:: What needs to be done ::
Your output should be the lines below from the one holding "GUSCIO ITALY(グッシオ イタリー)" through the one holding "Natur & Umwelt", transcribed exactly, with no pictures.

Page-level text extractions:
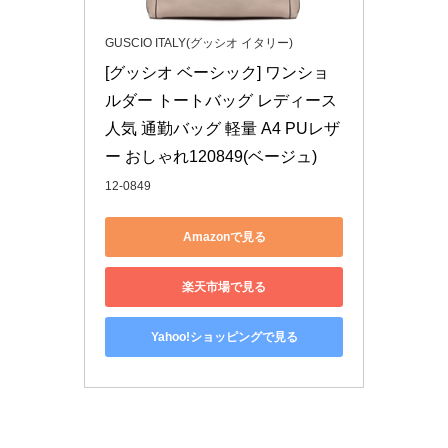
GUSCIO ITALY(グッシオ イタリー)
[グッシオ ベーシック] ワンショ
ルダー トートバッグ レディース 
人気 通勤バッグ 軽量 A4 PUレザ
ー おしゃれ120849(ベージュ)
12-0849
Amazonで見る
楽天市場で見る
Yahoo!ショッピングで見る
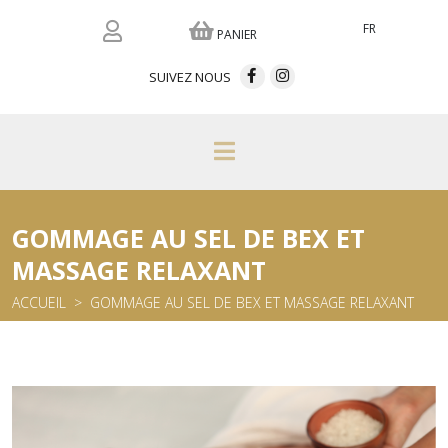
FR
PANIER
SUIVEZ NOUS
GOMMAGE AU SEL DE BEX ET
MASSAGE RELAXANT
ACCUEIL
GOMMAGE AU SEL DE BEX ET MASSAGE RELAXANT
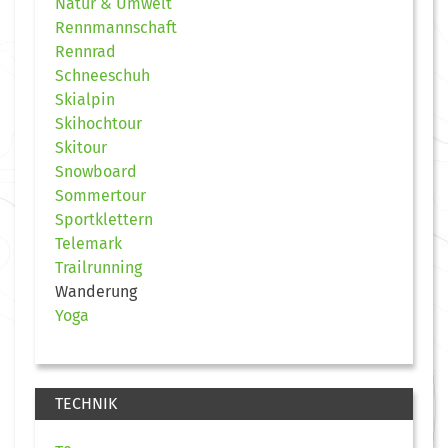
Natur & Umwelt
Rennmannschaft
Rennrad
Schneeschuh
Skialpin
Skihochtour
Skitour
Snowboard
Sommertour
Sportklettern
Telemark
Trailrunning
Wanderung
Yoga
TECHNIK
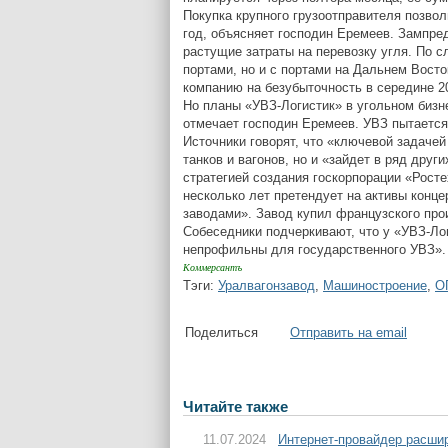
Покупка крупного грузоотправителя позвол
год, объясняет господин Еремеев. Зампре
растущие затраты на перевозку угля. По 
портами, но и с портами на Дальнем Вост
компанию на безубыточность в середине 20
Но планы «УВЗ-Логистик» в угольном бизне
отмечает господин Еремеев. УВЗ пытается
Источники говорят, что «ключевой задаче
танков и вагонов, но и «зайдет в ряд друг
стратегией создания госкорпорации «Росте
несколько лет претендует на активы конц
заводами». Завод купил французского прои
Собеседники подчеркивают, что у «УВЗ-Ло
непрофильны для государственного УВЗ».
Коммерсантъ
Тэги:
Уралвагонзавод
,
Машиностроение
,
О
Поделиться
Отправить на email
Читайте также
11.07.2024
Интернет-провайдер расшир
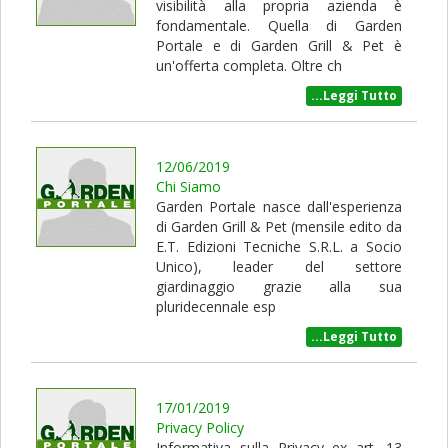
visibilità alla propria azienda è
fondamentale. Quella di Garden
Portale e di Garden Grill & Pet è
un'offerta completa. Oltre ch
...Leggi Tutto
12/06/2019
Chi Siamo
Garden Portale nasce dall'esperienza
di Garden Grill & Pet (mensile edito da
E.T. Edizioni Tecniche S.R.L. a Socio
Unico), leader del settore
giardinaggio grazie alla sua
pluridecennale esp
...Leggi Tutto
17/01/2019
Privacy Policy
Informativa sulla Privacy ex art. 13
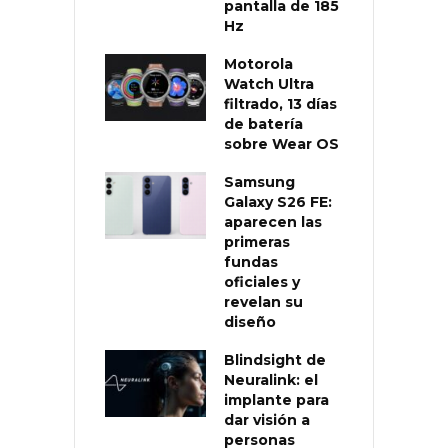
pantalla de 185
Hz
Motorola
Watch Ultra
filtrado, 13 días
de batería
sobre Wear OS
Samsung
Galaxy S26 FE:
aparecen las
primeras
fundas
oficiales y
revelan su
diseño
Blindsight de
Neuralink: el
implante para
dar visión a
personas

* * *

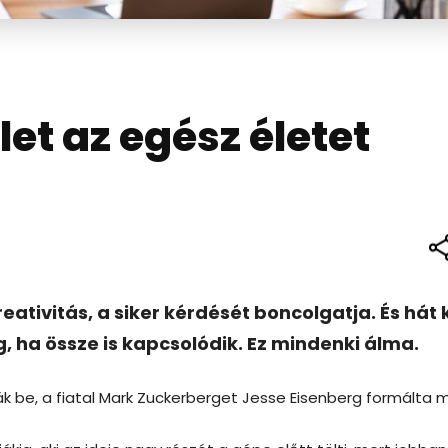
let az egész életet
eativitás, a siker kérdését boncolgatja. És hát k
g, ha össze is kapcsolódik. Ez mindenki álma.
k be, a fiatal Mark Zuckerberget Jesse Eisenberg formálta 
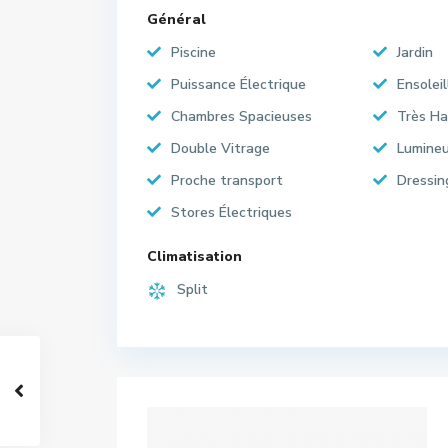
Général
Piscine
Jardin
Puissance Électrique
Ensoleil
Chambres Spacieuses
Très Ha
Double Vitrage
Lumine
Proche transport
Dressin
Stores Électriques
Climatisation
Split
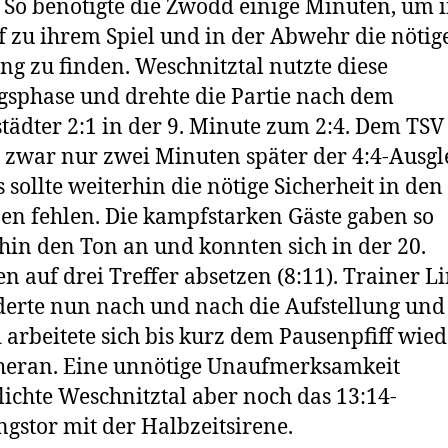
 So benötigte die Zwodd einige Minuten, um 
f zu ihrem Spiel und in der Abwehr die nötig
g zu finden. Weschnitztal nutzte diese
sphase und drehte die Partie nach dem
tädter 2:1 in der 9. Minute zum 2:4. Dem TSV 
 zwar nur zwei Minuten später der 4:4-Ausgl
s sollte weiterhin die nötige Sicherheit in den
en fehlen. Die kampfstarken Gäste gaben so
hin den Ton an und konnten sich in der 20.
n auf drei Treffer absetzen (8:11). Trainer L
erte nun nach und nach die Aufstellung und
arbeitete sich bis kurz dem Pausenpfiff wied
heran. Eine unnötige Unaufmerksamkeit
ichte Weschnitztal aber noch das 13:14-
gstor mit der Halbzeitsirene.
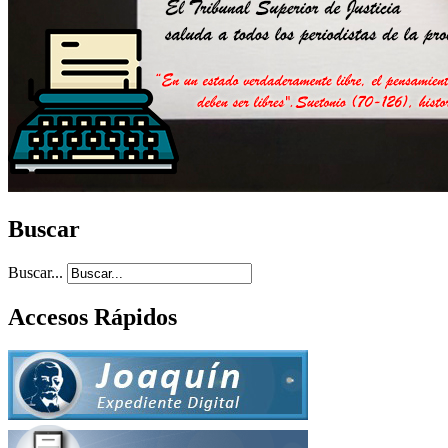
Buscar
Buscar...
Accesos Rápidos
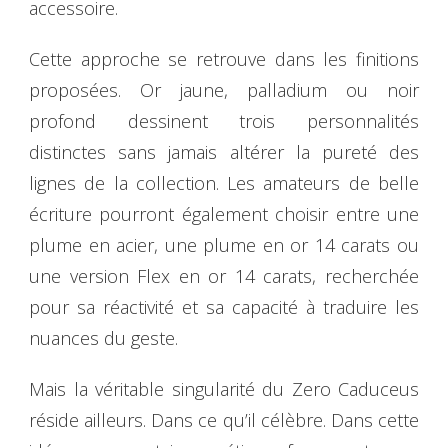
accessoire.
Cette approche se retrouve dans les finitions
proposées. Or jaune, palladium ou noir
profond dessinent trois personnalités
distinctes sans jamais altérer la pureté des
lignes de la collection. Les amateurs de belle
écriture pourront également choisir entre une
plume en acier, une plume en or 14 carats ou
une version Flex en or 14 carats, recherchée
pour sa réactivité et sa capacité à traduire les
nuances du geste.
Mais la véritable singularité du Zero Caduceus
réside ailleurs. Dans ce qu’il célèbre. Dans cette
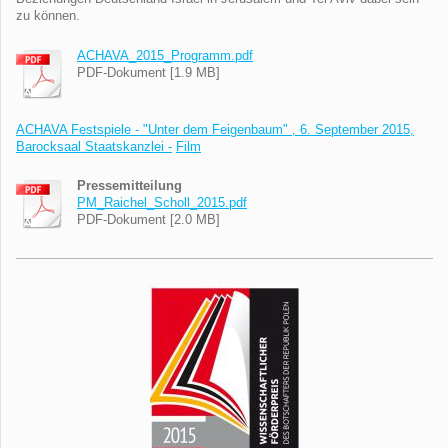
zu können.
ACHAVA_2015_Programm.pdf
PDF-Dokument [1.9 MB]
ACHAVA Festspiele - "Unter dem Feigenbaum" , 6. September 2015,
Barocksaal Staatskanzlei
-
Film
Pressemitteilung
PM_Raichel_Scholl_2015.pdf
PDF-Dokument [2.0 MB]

--

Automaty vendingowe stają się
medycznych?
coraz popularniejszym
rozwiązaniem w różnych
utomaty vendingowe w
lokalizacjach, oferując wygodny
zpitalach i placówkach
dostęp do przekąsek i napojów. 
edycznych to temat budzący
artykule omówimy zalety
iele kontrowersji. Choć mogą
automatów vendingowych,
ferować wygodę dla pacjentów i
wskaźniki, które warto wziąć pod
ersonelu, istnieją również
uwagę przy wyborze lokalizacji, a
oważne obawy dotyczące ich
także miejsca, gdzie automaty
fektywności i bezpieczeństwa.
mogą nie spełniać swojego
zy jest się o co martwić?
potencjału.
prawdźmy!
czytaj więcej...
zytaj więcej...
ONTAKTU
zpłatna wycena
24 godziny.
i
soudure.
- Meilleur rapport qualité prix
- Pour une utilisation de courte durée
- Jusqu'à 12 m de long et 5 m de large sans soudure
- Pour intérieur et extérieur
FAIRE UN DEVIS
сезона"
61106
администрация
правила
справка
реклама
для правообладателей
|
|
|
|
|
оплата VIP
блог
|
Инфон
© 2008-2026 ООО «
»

:: Exercise solution ::
GUSCIO ITALY(グッシオ イタリー)
[グッシオ ベーシック] ワンショ
ルダー トートバッグ レディース 
人気 通勤バッグ 軽量 A4 PUレザ
ー おしゃれ120849(ベージュ)
12-0849
Amazonで見る
楽天市場で見る
Yahoo!ショッピングで見る
FR
PANIER
SUIVEZ NOUS
GOMMAGE AU SEL DE BEX ET
MASSAGE RELAXANT
ACCUEIL
GOMMAGE AU SEL DE BEX ET MASSAGE RELAXANT
Natur & Umwelt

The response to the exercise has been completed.